Task to complete
For the records below, output word for word the lines from the one with "VÁSÁROLJ MOST" up to and including the one with "20° 53′ 10″ østlig". No pictures.

Listed entries
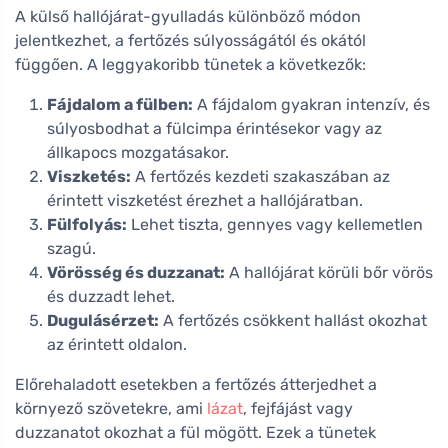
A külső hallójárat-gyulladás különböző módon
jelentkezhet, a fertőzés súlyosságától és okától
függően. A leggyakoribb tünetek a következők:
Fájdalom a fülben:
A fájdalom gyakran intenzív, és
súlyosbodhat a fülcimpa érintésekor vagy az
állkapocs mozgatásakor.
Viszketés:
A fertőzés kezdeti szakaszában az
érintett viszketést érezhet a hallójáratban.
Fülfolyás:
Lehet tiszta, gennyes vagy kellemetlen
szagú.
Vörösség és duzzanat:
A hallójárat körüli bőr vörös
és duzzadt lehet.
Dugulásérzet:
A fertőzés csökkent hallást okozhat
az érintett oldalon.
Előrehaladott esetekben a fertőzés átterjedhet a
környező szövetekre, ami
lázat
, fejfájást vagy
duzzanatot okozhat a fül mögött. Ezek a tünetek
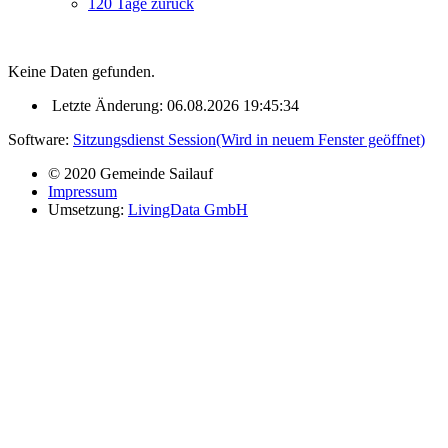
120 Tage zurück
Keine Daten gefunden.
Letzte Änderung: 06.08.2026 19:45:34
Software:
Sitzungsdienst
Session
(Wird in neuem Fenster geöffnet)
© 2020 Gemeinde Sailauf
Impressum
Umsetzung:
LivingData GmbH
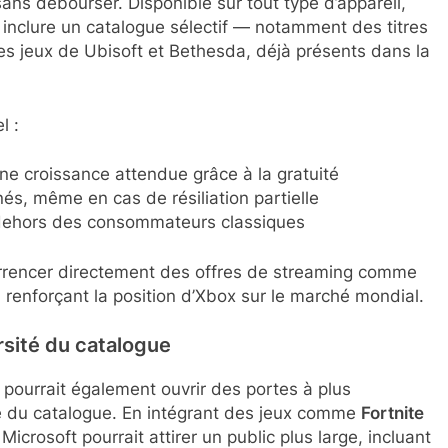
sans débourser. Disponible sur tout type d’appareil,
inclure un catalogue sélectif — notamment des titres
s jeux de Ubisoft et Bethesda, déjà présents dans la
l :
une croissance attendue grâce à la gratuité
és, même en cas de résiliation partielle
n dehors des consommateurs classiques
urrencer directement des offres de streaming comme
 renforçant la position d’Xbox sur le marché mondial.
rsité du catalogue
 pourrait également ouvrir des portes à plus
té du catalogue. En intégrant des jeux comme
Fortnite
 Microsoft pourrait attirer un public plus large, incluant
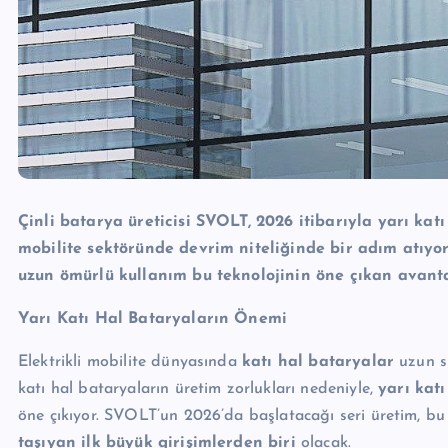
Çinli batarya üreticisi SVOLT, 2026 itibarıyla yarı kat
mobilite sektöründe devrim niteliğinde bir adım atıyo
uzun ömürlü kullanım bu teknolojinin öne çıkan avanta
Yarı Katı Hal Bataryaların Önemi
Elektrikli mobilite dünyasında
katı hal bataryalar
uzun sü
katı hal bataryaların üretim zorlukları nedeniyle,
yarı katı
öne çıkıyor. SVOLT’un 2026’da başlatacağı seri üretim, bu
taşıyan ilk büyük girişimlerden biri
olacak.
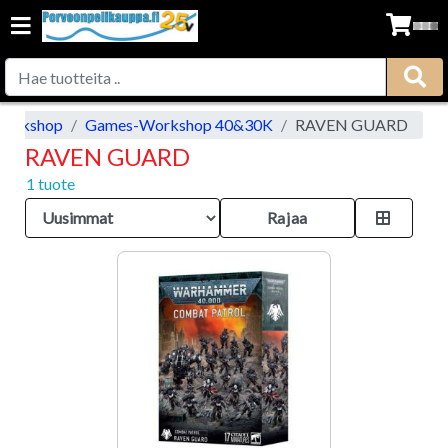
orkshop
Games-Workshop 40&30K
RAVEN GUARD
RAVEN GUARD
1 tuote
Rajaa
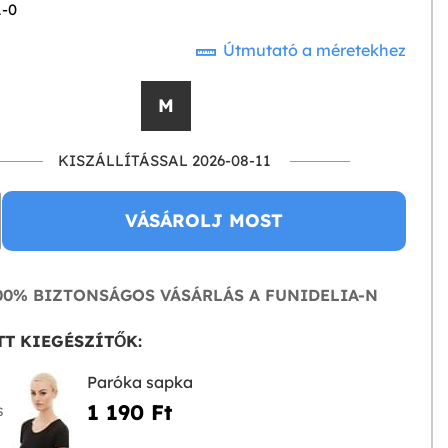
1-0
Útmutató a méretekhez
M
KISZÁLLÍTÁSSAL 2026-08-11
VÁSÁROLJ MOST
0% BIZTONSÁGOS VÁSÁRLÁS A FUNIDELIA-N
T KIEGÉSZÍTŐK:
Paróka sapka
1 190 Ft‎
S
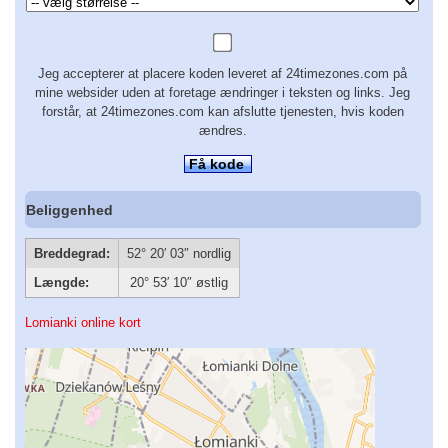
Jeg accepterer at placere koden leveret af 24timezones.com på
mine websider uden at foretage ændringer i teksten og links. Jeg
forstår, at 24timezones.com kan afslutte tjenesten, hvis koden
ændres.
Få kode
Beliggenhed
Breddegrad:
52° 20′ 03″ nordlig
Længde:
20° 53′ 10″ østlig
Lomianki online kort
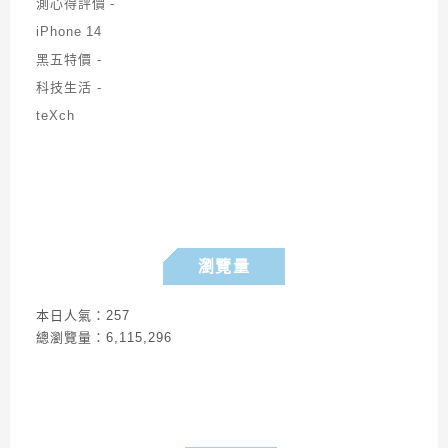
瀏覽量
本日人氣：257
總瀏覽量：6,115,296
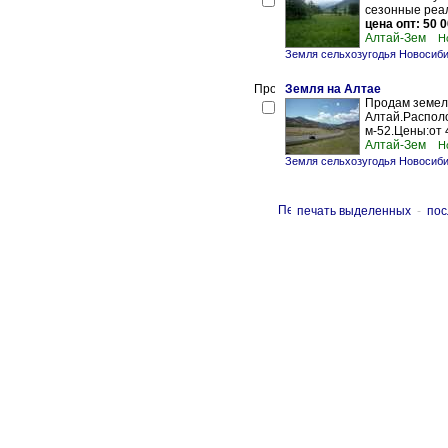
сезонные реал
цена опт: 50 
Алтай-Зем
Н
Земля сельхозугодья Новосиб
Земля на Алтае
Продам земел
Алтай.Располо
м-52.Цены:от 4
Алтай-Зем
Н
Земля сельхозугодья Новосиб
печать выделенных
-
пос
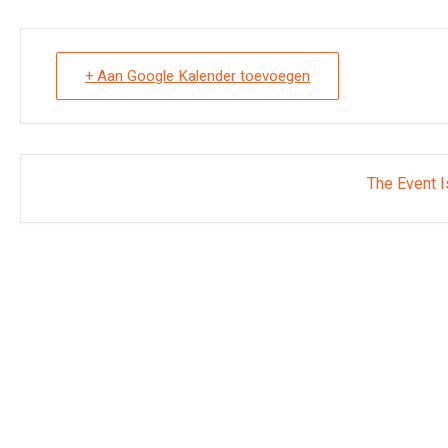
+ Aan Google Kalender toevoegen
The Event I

Completed task
VÁSÁROLJ MOST
0% BIZTONSÁGOS VÁSÁRLÁS A FUNIDELIA-N
T KIEGÉSZÍTŐK:
Paróka sapka
1 190 Ft‎
S
Jeg accepterer at placere koden leveret af 24timezones.com på
mine websider uden at foretage ændringer i teksten og links. Jeg
forstår, at 24timezones.com kan afslutte tjenesten, hvis koden
ændres.
Få kode
Beliggenhed
Breddegrad:
52° 20′ 03″ nordlig
Længde:
20° 53′ 10″ østlig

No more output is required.